### EXERCISE INSTRUCTIONS
A faithful transcription is wanted of the lines from the top of the material through the line that holds "yılın verdiği tecrübe", both ends included, leaving out the pictures.

___ EXERCISE MATERIAL ___

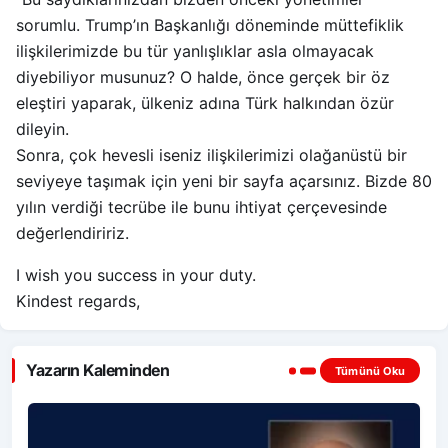
sorumlu. Trump’ın Başkanlığı döneminde müttefiklik
ilişkilerimizde bu tür yanlışlıklar asla olmayacak
diyebiliyor musunuz? O halde, önce gerçek bir öz
eleştiri yaparak, ülkeniz adına Türk halkından özür
dileyin.
Sonra, çok hevesli iseniz ilişkilerimizi olağanüstü bir
seviyeye taşımak için yeni bir sayfa açarsınız. Bizde 80
yılın verdiği tecrübe ile bunu ihtiyat çerçevesinde
değerlendiririz.
I wish you success in your duty.
Kindest regards,
Yazarın Kaleminden
Tümünü Oku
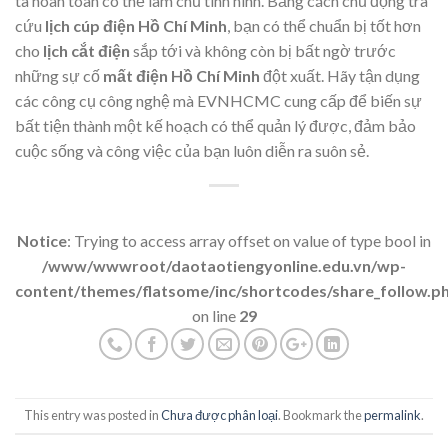
ta hoàn toàn có thể làm chủ tình hình. Bằng cách chủ động tra
cứu
lịch cúp điện Hồ Chí Minh
, bạn có thể chuẩn bị tốt hơn
cho
lịch cắt điện
sắp tới và không còn bị bất ngờ trước
những sự cố
mất điện Hồ Chí Minh
đột xuất. Hãy tận dụng
các công cụ công nghệ mà EVNHCMC cung cấp để biến sự
bất tiện thành một kế hoạch có thể quản lý được, đảm bảo
cuộc sống và công việc của bạn luôn diễn ra suôn sẻ.
Notice
: Trying to access array offset on value of type bool in
/www/wwwroot/daotaotiengyonline.edu.vn/wp-
content/themes/flatsome/inc/shortcodes/share_follow.p
on line
29
This entry was posted in
Chưa được phân loại
. Bookmark the
permalink
.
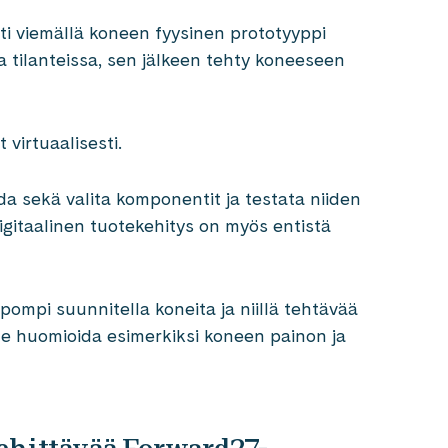
ti viemällä koneen fyysinen prototyyppi
sa tilanteissa, sen jälkeen tehty koneeseen
virtuaalisesti.
ida sekä valita komponentit ja testata niiden
Digitaalinen tuotekehitys on myös entistä
pompi suunnitella koneita ja niillä tehtävää
e huomioida esimerkiksi koneen painon ja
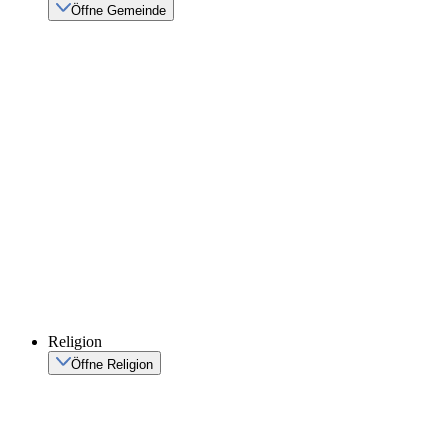
Öffne Gemeinde
Religion
Öffne Religion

___

### OUTPUT OF THE EXERCISE
sorumlu. Trump’ın Başkanlığı döneminde müttefiklik
ilişkilerimizde bu tür yanlışlıklar asla olmayacak
diyebiliyor musunuz? O halde, önce gerçek bir öz
eleştiri yaparak, ülkeniz adına Türk halkından özür
dileyin.
Sonra, çok hevesli iseniz ilişkilerimizi olağanüstü bir
seviyeye taşımak için yeni bir sayfa açarsınız. Bizde 80
yılın verdiği tecrübe ile bunu ihtiyat çerçevesinde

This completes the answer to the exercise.